Ainda há um caminho democrático possível para o Partido Republicano americano? O carnaval fascista promovido por Donald Trump —que culminou, nesta semana, em Washington, numa quarta-feira de cinzas— provou que há uma ala ultraconservadora que não tem qualquer apego à democracia, às instituições e à lei —e que está disposta a abraçar a violência quando isso lhe convier politicamente.
É possível que seja um ponto de inflexão. Talvez os líderes do partido se vejam obrigados a alijar, de vez, os fascistas que hoje são parte importante de sua base. Mas não há motivo para otimismo.
Os republicanos têm se radicalizado de modo lento, porém constante, há seis décadas: desde que adotaram o racismo velado como plataforma política.
Donald Trump escancarou a porta para os fascistas, mas ela já vinha sendo aberta lentamente por gente como Richard Nixon e Ronald Reagan. Fechá-la novamente será quase impossível.
Há uma parte significativa do público americano que nunca aceitou a ideia de democracia. São os herdeiros daqueles que foram à Guerra de Secessão defender que negros eram propriedade, não gente. Os mesmos que, quando derrotados, implementaram o sistema legal de segregação racial que vigorou no Sul dos Estados Unidos até meados do século 20.
A aposta dos republicanos é conseguir abraçar essa gente sem se contaminar com sua imundície ideológica. Ganhariam os votos, mas manteriam os extremistas sob controle. A invasão do Capitólio na quarta-feira mostrou que são os fanáticos quem controlam o partido, e não o contrário.

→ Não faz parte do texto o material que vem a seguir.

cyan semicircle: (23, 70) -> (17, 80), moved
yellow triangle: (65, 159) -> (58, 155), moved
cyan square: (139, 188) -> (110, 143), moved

Trump tem o apoio inquestionável da maior parte dos eleitores republicanos. Entre 60% e 70% deles acham que a eleição lhes foi roubada. Por mais que intimamente abomine Trump e acredite de verdade na democracia, como um líder do partido pode se dar ao luxo de abdicar de 70% de seus eleitores?

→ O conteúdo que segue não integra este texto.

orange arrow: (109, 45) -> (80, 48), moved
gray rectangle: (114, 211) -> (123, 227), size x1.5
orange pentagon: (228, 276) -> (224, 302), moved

Por trás do cálculo de todo político americano estão as eleições primárias —uma excrescência institucional, em que os afiliados (invariavelmente os mais radicais) determinam quem vai ser o candidato nas eleições propriamente ditas. Qualquer deputado ou senador que não for considerado trumpista o bastante pela base arrisca-se a perder a nomeação nas próximas primárias.

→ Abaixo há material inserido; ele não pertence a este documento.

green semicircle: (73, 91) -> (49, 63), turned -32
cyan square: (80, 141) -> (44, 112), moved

Talvez o leitor mais otimista aponte para o fato de que o Congresso acabou por certificar a vitória de Biden. Verdade, mas o fez a despeito de seis senadores republicanos e —pasmem— da maioria dos deputados do partido na Câmara.
Deixem-me dizer isso novamente de outro modo, porque essa informação é tão grave que precisa ficar clara: mais da metade dos deputados republicanos se declarou a favor de reverter a vontade do eleitorado só porque sua base não aceita a derrota de Trump.
Há algum motivo de esperança. A vitória democrata foi significativa. É a primeira vez na história moderna dos Estados Unidos que um presidente de primeiro mandato não é reeleito enquanto, simultaneamente, seu partido perde o controle do Congresso.
Pode ser que a derrota faça com que o partido reavalie a trajetória de extremismo que tem adotado há mais de meio século. Por enquanto, porém, é uma esperança com pouca ou nenhuma base na realidade.